AKS Deployment & Debugging
Current Infrastructure
- Ingress: AKS Application Routing add-on (ingress class
webapprouting.kubernetes.azure.com) - TLS: cert-manager v1.19+ with Let's Encrypt ClusterIssuer (HTTP-01 solver)
- Namespaces:
toygres-system(server, UI),toygres(PG instances),app-routing-system(ingress),cert-manager - Auth: AAD-enabled cluster — requires
kubelogin convert-kubeconfig -l azurecliafteraz aks get-credentials
Build & Deploy
# Build server image
source .env
az acr login --name "$TOYGRES_ACR_NAME"
docker build --platform linux/amd64 -f deploy/Dockerfile.server -t "$TOYGRES_ACR_NAME.azurecr.io/toygres-server:latest" .
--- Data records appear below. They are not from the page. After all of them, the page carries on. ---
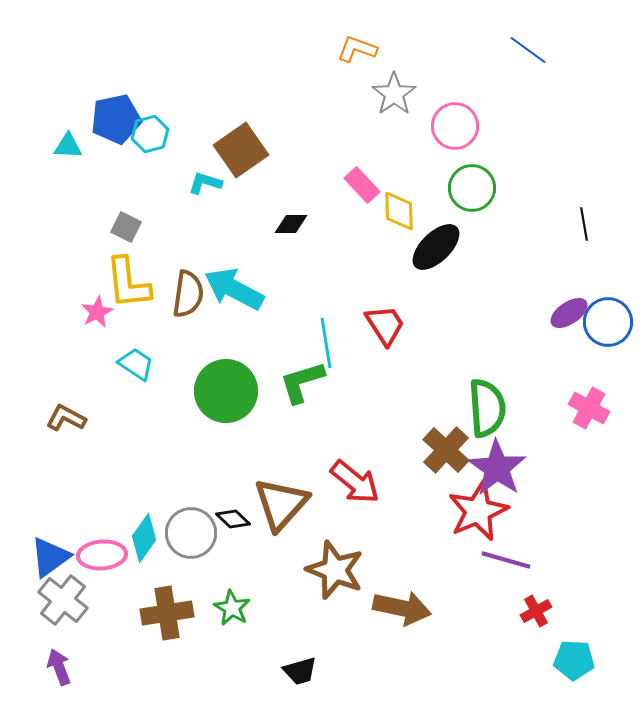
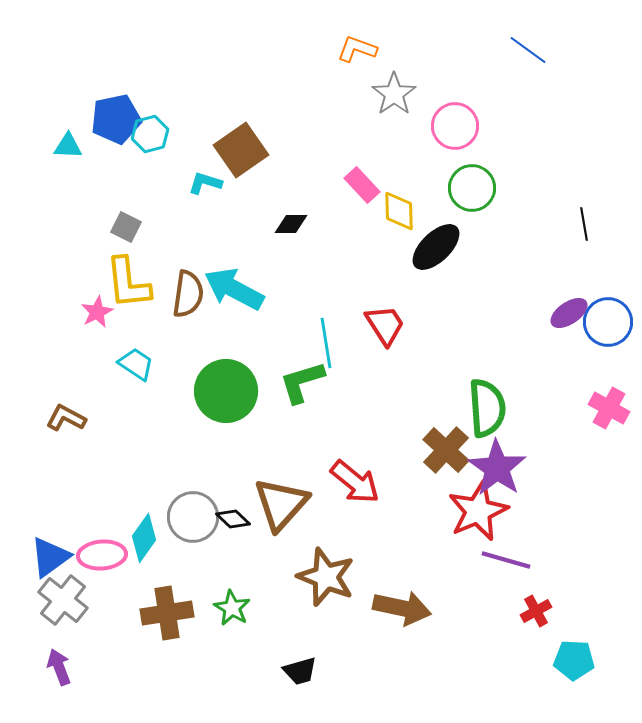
pink cross at (589, 408): moved 20 px right
gray circle at (191, 533): moved 2 px right, 16 px up
brown star at (335, 570): moved 9 px left, 7 px down
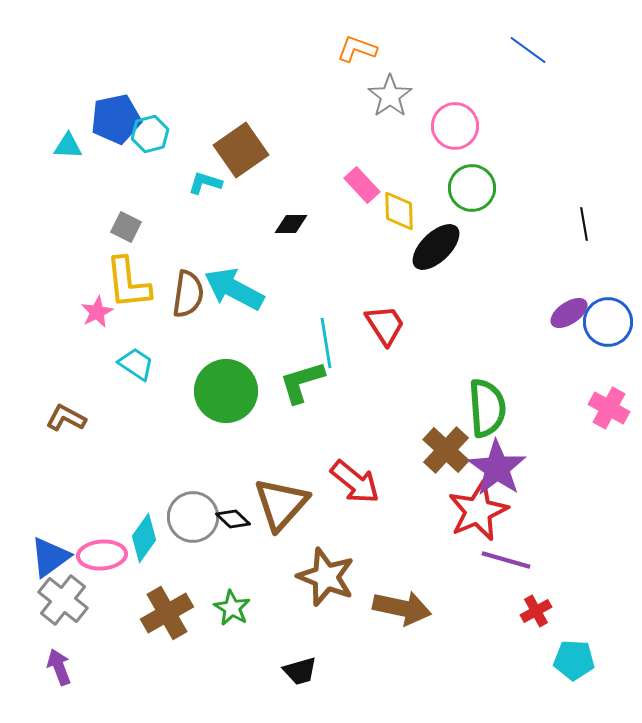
gray star at (394, 94): moved 4 px left, 2 px down
brown cross at (167, 613): rotated 21 degrees counterclockwise
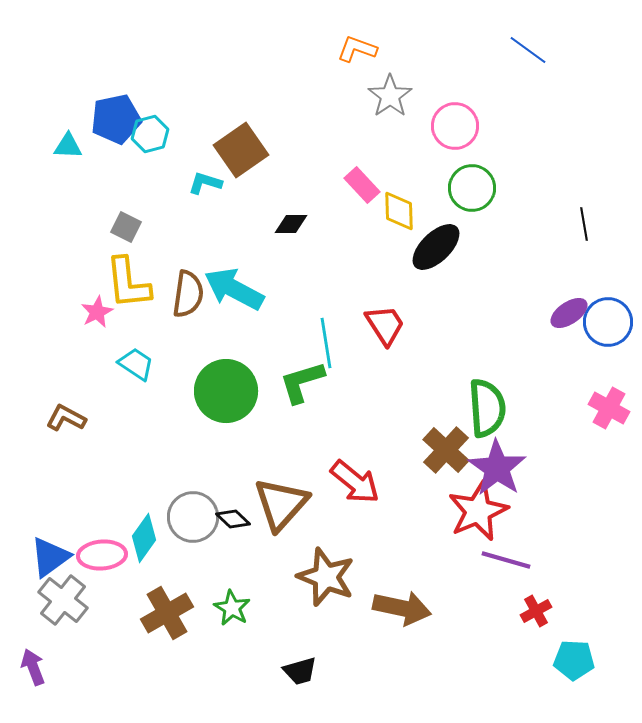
purple arrow at (59, 667): moved 26 px left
docker push "$TOYGRES_ACR_NAME.azurecr.io/toygres-server:latest"
# Rollout (server is in toygres-system, not toygres)
kubectl rollout restart deployment/toygres-server -n toygres-system
kubectl rollout status deployment/toygres-server -n toygres-system
# Verify new image
kubectl get pods -n toygres-system -o jsonpath='{.items[*].status.containerStatuses[*].imageID}'
Viewing Logs
# Server logs (toygres-system namespace)
kubectl logs -n toygres-system -l app.kubernetes.io/component=server -f
# UI logs
kubectl logs -n toygres-system -l app.kubernetes.io/component=ui -f
# Instance pod logs (toygres namespace)
kubectl logs -n toygres <instance-pod-name>
# Previous crashed pod
kubectl logs -n toygres-system <pod-name> --previous
Pod Management
# Control plane pods
kubectl get pods -n toygres-system
# Instance pods and services
kubectl get pods -n toygres
kubectl get svc -n toygres
# Describe pod (see events, errors)
kubectl describe pod <pod-name> -n toygres-system
# Exec into pod
kubectl exec -it <pod-name> -n toygres-system -- /bin/sh
Ingress & TLS
# Check ingress (uses App Routing, not nginx)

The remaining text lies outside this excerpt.